Page images and extracted text

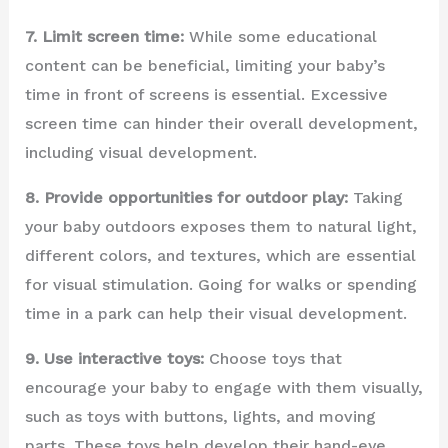
7. Limit screen time:
While some educational
content can be beneficial, limiting your baby’s
time in front of screens is essential. Excessive
screen time can hinder their overall development,
including visual development.
8. Provide opportunities for outdoor play:
Taking
your baby outdoors exposes them to natural light,
different colors, and textures, which are essential
for visual stimulation. Going for walks or spending
time in a park can help their visual development.
9. Use interactive toys:
Choose toys that
encourage your baby to engage with them visually,
such as toys with buttons, lights, and moving
parts. These toys help develop their hand-eye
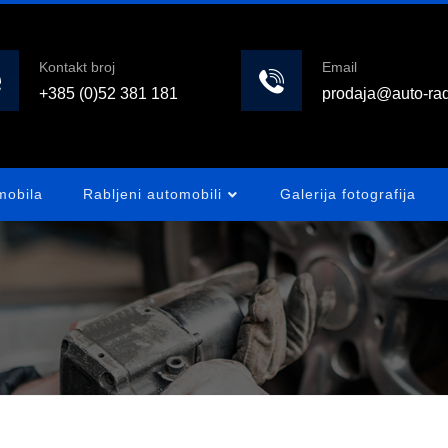
Kontakt broj
Email
+385 (0)52 381 181
prodaja@auto-rad
mobila
Rabljeni automobili
Galerija fotografija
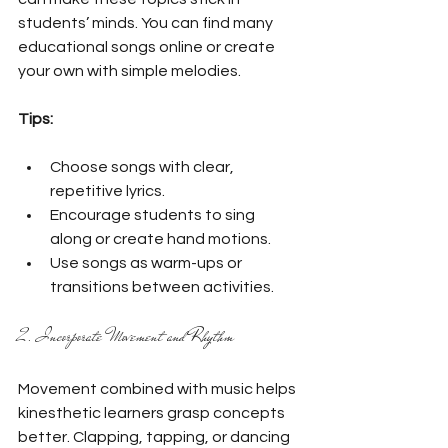
students’ minds. You can find many 
educational songs online or create 
your own with simple melodies.
Tips:
Choose songs with clear, 
repetitive lyrics.
Encourage students to sing 
along or create hand motions.
Use songs as warm-ups or 
transitions between activities.
2. Incorporate Movement and Rhythm
Movement combined with music helps 
kinesthetic learners grasp concepts 
better. Clapping, tapping, or dancing 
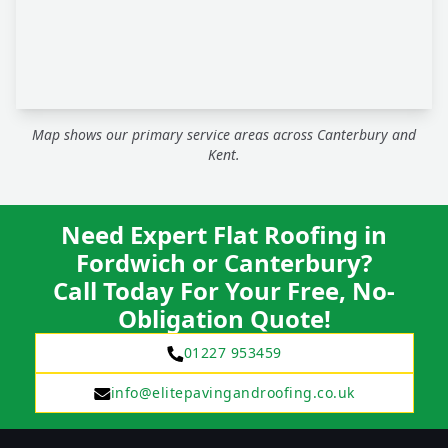
Map shows our primary service areas across Canterbury and
Kent.
Need Expert Flat Roofing in
Fordwich or Canterbury?
Call Today For Your Free, No-
Obligation Quote!
01227 953459
info@elitepavingandroofing.co.uk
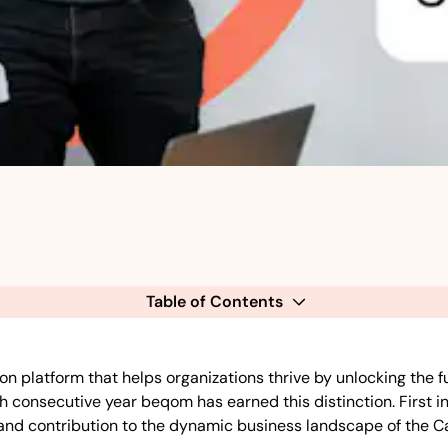
Table of Contents
tform that helps organizations thrive by unlocking the full 
 consecutive year beqom has earned this distinction. First in
, and contribution to the dynamic business landscape of the C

* _Prompt_
Could you write out the records again exactly, without any of their pictures?

* _Output of the exercise_
7. Limit screen time:
While some educational
content can be beneficial, limiting your baby’s
time in front of screens is essential. Excessive
screen time can hinder their overall development,
including visual development.
8. Provide opportunities for outdoor play:
Taking
your baby outdoors exposes them to natural light,
different colors, and textures, which are essential
for visual stimulation. Going for walks or spending
time in a park can help their visual development.
9. Use interactive toys:
Choose toys that
encourage your baby to engage with them visually,
such as toys with buttons, lights, and moving
parts. These toys help develop their hand-eye
Kontakt broj
Email
+385 (0)52 381 181
prodaja@auto-rad
mobila
Rabljeni automobili
Galerija fotografija
students’ minds. You can find many 
educational songs online or create 
your own with simple melodies.
Tips:
Choose songs with clear, 
repetitive lyrics.
Encourage students to sing 
along or create hand motions.
Use songs as warm-ups or 
transitions between activities.
2. Incorporate Movement and Rhythm
Movement combined with music helps 
kinesthetic learners grasp concepts 
better. Clapping, tapping, or dancing 
Map shows our primary service areas across Canterbury and
Kent.
Need Expert Flat Roofing in
Fordwich or Canterbury?
Call Today For Your Free, No-
Obligation Quote!
01227 953459
info@elitepavingandroofing.co.uk
Table of Contents
tform that helps organizations thrive by unlocking the full 
 consecutive year beqom has earned this distinction. First in
, and contribution to the dynamic business landscape of the C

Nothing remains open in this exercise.